_Aim of the exercise_. Would you write out the entries that follow word for word, omitting any images?

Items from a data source
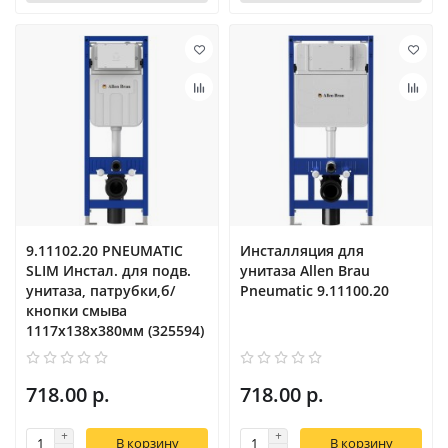
9.11102.20 PNEUMATIC
Инсталляция для
SLIM Инстал. для подв.
унитаза Allen Brau
унитаза, патрубки,б/
Pneumatic 9.11100.20
кнопки смыва
1117х138х380мм (325594)
718.00 р.
718.00 р.
В корзину
В корзину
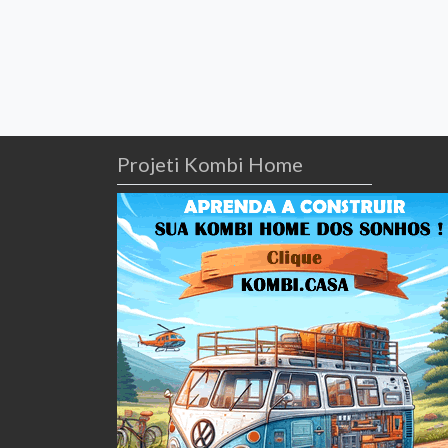
Projeti Kombi Home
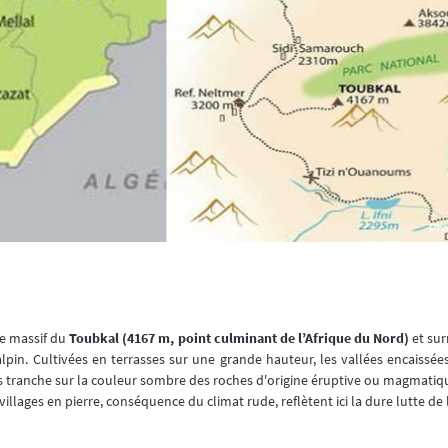
le massif du
Toubkal (4167 m, point culminant de l’Afrique du Nord)
et su
f alpin. Cultivées en terrasses sur une grande hauteur, les vallées encaissé
s tranche sur la couleur sombre des roches d'origine éruptive ou magmatiq
villages en pierre, conséquence du climat rude, reflètent ici la dure lutte d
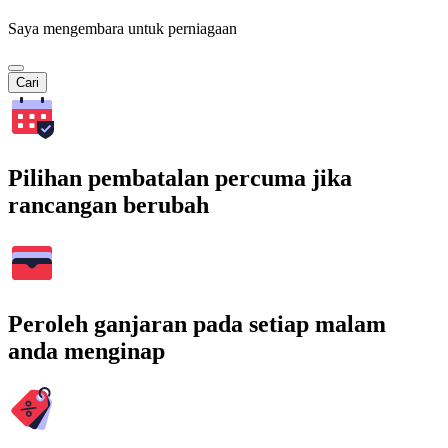
Saya mengembara untuk perniagaan
Cari
Pilihan pembatalan percuma jika
rancangan berubah
Peroleh ganjaran pada setiap malam
anda menginap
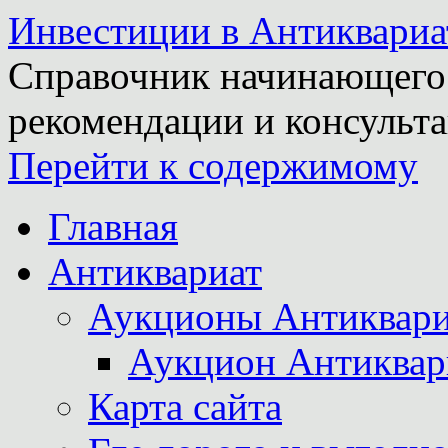
Инвестиции в Антиквариа
Справочник начинающего 
рекомендации и консульта
Перейти к содержимому
Главная
Антиквариат
Аукционы Антиквари
Аукцион Антиквар
Карта сайта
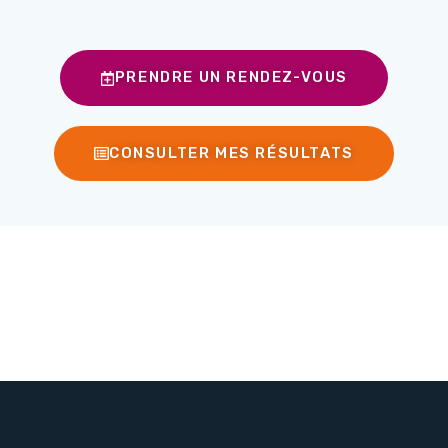
PRENDRE UN RENDEZ-VOUS
CONSULTER MES RÉSULTATS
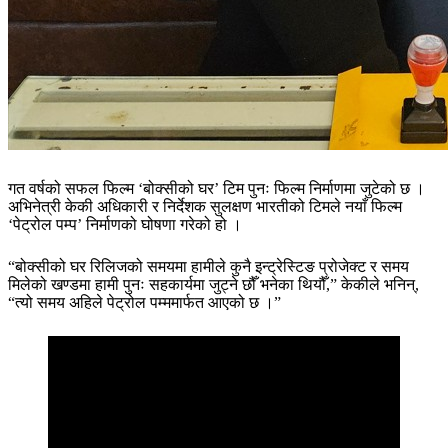
गत वर्षको सफल फिल्म ‘बोक्सीको घर’ टिम पुनः फिल्म निर्माणमा जुटेको छ ।
अभिनेत्री केकी अधिकारी र निर्देशक सुलक्षण भारतीको टिमले नयाँ फिल्म
‘पेट्रोल पम्प’ निर्माणको घोषणा गरेको हो ।
“बोक्सीको घर रिलिजको समयमा हामीले कुनै इन्ट्रेस्टिङ प्रोजेक्ट र समय
मिलेको खण्डमा हामी पुनः सहकार्यमा जुट्ने छौँ भनेका थियौँ,” केकीले भनिन्,
“त्यो समय अहिले पेट्रोल पम्ममार्फत आएको छ ।”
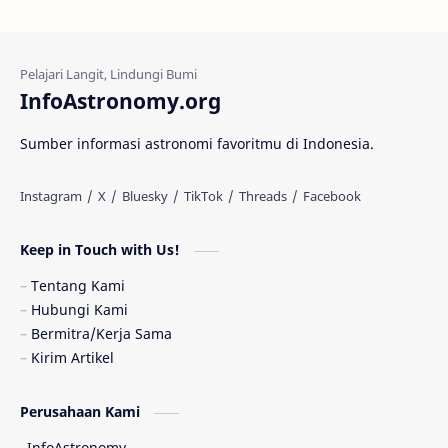
Kehidupan Asing
Lubang Cacing
Gerhana Matahari
Eksperimen
InfoAstronomy.org
Materi Gelap
Tanya Astro
Uranus
Sumber informasi astronomi favoritmu di Indonesia.
Antarbintang
Astronom
Astronomi dan Islam
Planet Kesembilan
Keep in Touch with Us!
Pulsar
Tiangong-1
Nova
Orion
Tentang Kami
Hubungi Kami
Quasar
Supermoon
TRAPPIST-1
Bermitra/Kerja Sama
Kirim Artikel
Ulasan
Ceres
Enseladus
Perusahaan Kami
Gelombang Gravitasi
Indonesia
InfoAstronomy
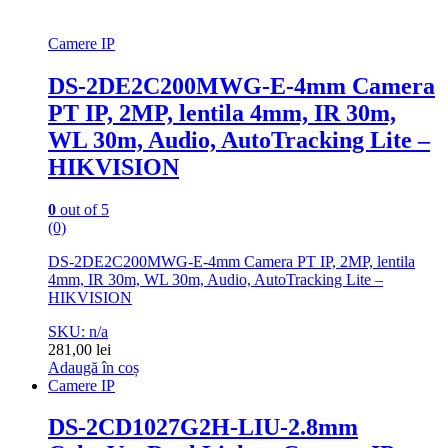
Camere IP
DS-2DE2C200MWG-E-4mm Camera
PT IP, 2MP, lentila 4mm, IR 30m,
WL 30m, Audio, AutoTracking Lite –
HIKVISION
0
out of 5
(0)
DS-2DE2C200MWG-E-4mm Camera PT IP, 2MP, lentila
4mm, IR 30m, WL 30m, Audio, AutoTracking Lite –
HIKVISION
SKU: n/a
281,00
lei
Adaugă în coș
Camere IP
DS-2CD1027G2H-LIU-2.8mm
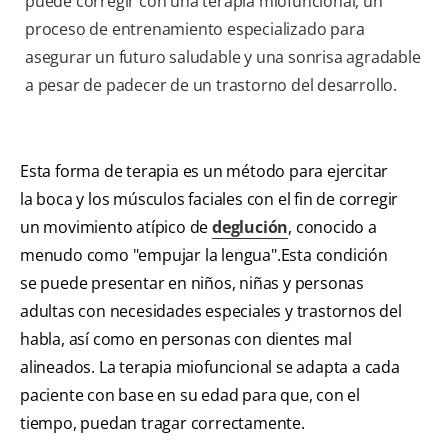
puede corregir con una terapia miofuncional, un
proceso de entrenamiento especializado para
asegurar un futuro saludable y una sonrisa agradable
a pesar de padecer de un trastorno del desarrollo.
Esta forma de terapia es un método para ejercitar
la boca y los músculos faciales con el fin de corregir
un movimiento atípico de
deglución
, conocido a
menudo como "empujar la lengua".Esta condición
se puede presentar en niños, niñas y personas
adultas con necesidades especiales y trastornos del
habla, así como en personas con dientes mal
alineados. La terapia miofuncional se adapta a cada
paciente con base en su edad para que, con el
tiempo, puedan tragar correctamente.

_Solution_.
9.11102.20 PNEUMATIC
Инсталляция для
SLIM Инстал. для подв.
унитаза Allen Brau
унитаза, патрубки,б/
Pneumatic 9.11100.20
кнопки смыва
1117х138х380мм (325594)
718.00 р.
718.00 р.
В корзину
В корзину
Projeti Kombi Home
le massif du
Toubkal (4167 m, point culminant de l’Afrique du Nord)
et su
f alpin. Cultivées en terrasses sur une grande hauteur, les vallées encaissé
s tranche sur la couleur sombre des roches d'origine éruptive ou magmatiq
villages en pierre, conséquence du climat rude, reflètent ici la dure lutte d
Saya mengembara untuk perniagaan
Cari
Pilihan pembatalan percuma jika
rancangan berubah
Peroleh ganjaran pada setiap malam
anda menginap
Инвестиции в Антиквариа
Справочник начинающего 
рекомендации и консульта
Перейти к содержимому
Главная
Антиквариат
Аукционы Антиквари
Аукцион Антиквар
Карта сайта
PRENDRE UN RENDEZ-VOUS
CONSULTER MES RÉSULTATS
गत वर्षको सफल फिल्म ‘बोक्सीको घर’ टिम पुनः फिल्म निर्माणमा जुटेको छ ।
अभिनेत्री केकी अधिकारी र निर्देशक सुलक्षण भारतीको टिमले नयाँ फिल्म
‘पेट्रोल पम्प’ निर्माणको घोषणा गरेको हो ।
“बोक्सीको घर रिलिजको समयमा हामीले कुनै इन्ट्रेस्टिङ प्रोजेक्ट र समय
मिलेको खण्डमा हामी पुनः सहकार्यमा जुट्ने छौँ भनेका थियौँ,” केकीले भनिन्,
“त्यो समय अहिले पेट्रोल पम्ममार्फत आएको छ ।”
Kehidupan Asing
Lubang Cacing
Gerhana Matahari
Eksperimen
InfoAstronomy.org
Materi Gelap
Tanya Astro
Uranus
Sumber informasi astronomi favoritmu di Indonesia.
Antarbintang
Astronom
Astronomi dan Islam
Planet Kesembilan
Keep in Touch with Us!
Pulsar
Tiangong-1
Nova
Orion
Tentang Kami
Hubungi Kami
Quasar
Supermoon
TRAPPIST-1
Bermitra/Kerja Sama
Kirim Artikel
Ulasan
Ceres
Enseladus
Perusahaan Kami
Gelombang Gravitasi
Indonesia
InfoAstronomy
Camere IP
DS-2DE2C200MWG-E-4mm Camera
PT IP, 2MP, lentila 4mm, IR 30m,
WL 30m, Audio, AutoTracking Lite –
HIKVISION
0
out of 5
(0)
DS-2DE2C200MWG-E-4mm Camera PT IP, 2MP, lentila
4mm, IR 30m, WL 30m, Audio, AutoTracking Lite –
HIKVISION
SKU: n/a
281,00
lei
Adaugă în coș
Camere IP
DS-2CD1027G2H-LIU-2.8mm
puede corregir con una terapia miofuncional, un
proceso de entrenamiento especializado para
asegurar un futuro saludable y una sonrisa agradable
a pesar de padecer de un trastorno del desarrollo.
Esta forma de terapia es un método para ejercitar
la boca y los músculos faciales con el fin de corregir
un movimiento atípico de
deglución
, conocido a
menudo como "empujar la lengua".Esta condición
se puede presentar en niños, niñas y personas
adultas con necesidades especiales y trastornos del
habla, así como en personas con dientes mal
alineados. La terapia miofuncional se adapta a cada
paciente con base en su edad para que, con el
tiempo, puedan tragar correctamente.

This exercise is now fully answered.